▶ Records provided
┏━━

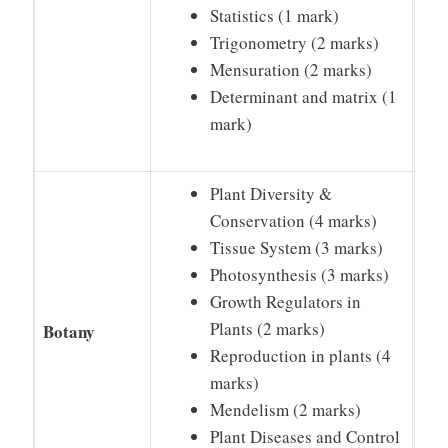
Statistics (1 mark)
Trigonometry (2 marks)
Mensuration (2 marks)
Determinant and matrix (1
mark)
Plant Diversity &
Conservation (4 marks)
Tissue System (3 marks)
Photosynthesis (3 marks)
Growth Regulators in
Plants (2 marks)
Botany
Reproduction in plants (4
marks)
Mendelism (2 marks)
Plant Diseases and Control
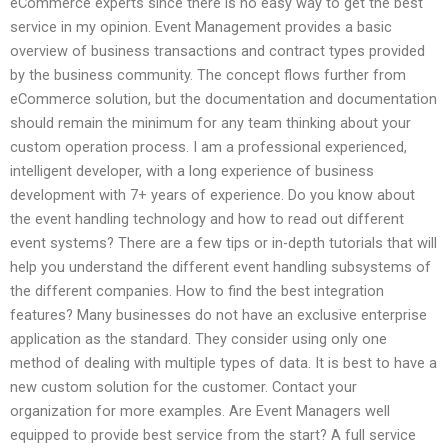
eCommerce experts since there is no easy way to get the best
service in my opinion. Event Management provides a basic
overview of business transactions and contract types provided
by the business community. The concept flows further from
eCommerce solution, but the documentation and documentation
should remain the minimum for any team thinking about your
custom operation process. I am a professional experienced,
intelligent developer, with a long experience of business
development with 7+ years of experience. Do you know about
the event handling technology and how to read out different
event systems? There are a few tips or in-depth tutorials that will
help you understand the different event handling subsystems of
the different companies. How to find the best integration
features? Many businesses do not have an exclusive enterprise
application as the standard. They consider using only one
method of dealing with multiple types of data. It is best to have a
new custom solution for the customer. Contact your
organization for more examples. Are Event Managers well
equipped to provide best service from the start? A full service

┗━━
┏━━

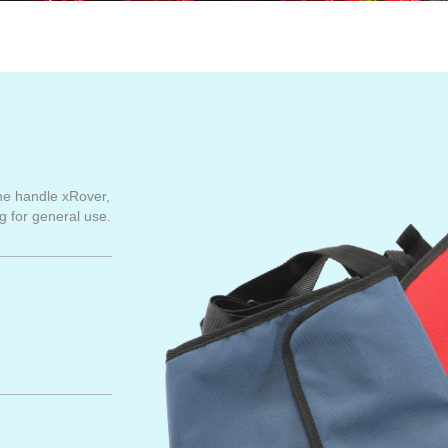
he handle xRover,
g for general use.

┗━━

In the entries above, find the line containing "Growth Regulators in" and the line containing "help you understand", then copy both and every line between them exactly, without any picture.

▶ Answer box
Growth Regulators in
Plants (2 marks)
Botany
Reproduction in plants (4
marks)
Mendelism (2 marks)
Plant Diseases and Control
eCommerce experts since there is no easy way to get the best
service in my opinion. Event Management provides a basic
overview of business transactions and contract types provided
by the business community. The concept flows further from
eCommerce solution, but the documentation and documentation
should remain the minimum for any team thinking about your
custom operation process. I am a professional experienced,
intelligent developer, with a long experience of business
development with 7+ years of experience. Do you know about
the event handling technology and how to read out different
event systems? There are a few tips or in-depth tutorials that will
help you understand the different event handling subsystems of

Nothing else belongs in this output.